(Work order):
Search the entries for the word "Bücher" and pull out each line that has it.

◇ ◇ ◇ ◇ ◇

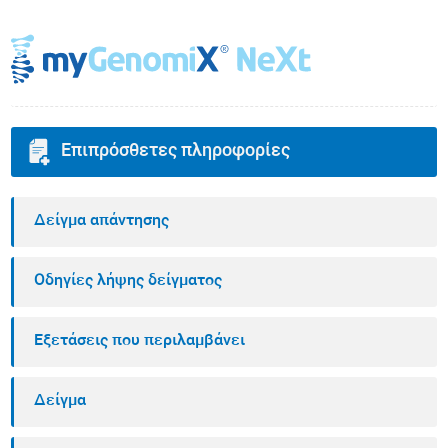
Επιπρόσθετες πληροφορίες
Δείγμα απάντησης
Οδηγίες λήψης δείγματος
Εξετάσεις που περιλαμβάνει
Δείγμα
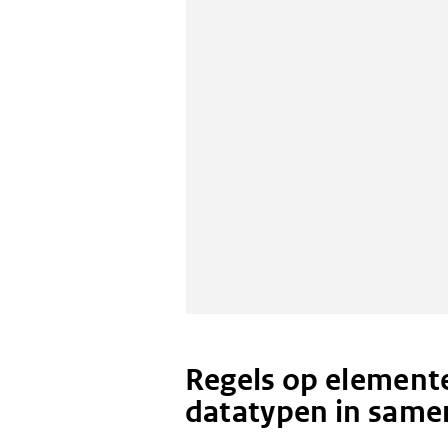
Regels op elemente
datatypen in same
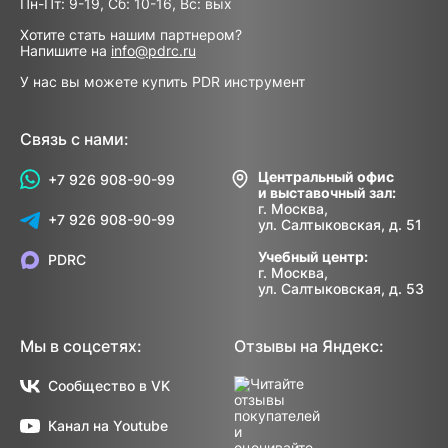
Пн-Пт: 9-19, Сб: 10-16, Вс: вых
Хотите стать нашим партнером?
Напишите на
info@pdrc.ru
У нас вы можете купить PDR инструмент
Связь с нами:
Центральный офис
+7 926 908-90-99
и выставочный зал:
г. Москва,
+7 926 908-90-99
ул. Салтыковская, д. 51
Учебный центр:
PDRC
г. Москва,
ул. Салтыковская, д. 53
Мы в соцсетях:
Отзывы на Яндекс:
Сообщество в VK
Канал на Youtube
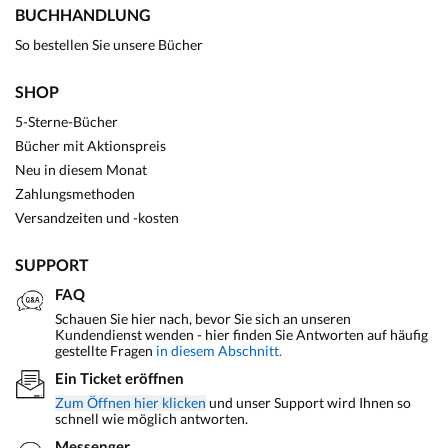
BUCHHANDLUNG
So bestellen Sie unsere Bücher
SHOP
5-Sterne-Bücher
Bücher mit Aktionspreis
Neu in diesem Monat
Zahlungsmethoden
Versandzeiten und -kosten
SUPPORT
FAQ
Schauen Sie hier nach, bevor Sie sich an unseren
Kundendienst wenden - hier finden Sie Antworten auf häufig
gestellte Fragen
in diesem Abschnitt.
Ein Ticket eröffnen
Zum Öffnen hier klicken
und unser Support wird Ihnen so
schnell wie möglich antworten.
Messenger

◇ ◇ ◇ ◇ ◇

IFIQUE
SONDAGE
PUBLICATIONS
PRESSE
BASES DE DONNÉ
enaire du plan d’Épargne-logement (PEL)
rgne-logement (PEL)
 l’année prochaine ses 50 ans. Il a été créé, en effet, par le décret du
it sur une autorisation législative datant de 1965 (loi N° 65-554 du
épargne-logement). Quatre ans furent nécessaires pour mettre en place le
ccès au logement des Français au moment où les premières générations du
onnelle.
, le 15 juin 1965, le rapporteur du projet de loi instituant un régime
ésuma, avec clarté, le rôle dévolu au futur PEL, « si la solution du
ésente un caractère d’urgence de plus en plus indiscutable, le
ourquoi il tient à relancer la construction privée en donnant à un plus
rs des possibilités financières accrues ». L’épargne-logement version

◇ ◇ ◇ ◇ ◇

(Solution):
So bestellen Sie unsere Bücher
5-Sterne-Bücher
Bücher mit Aktionspreis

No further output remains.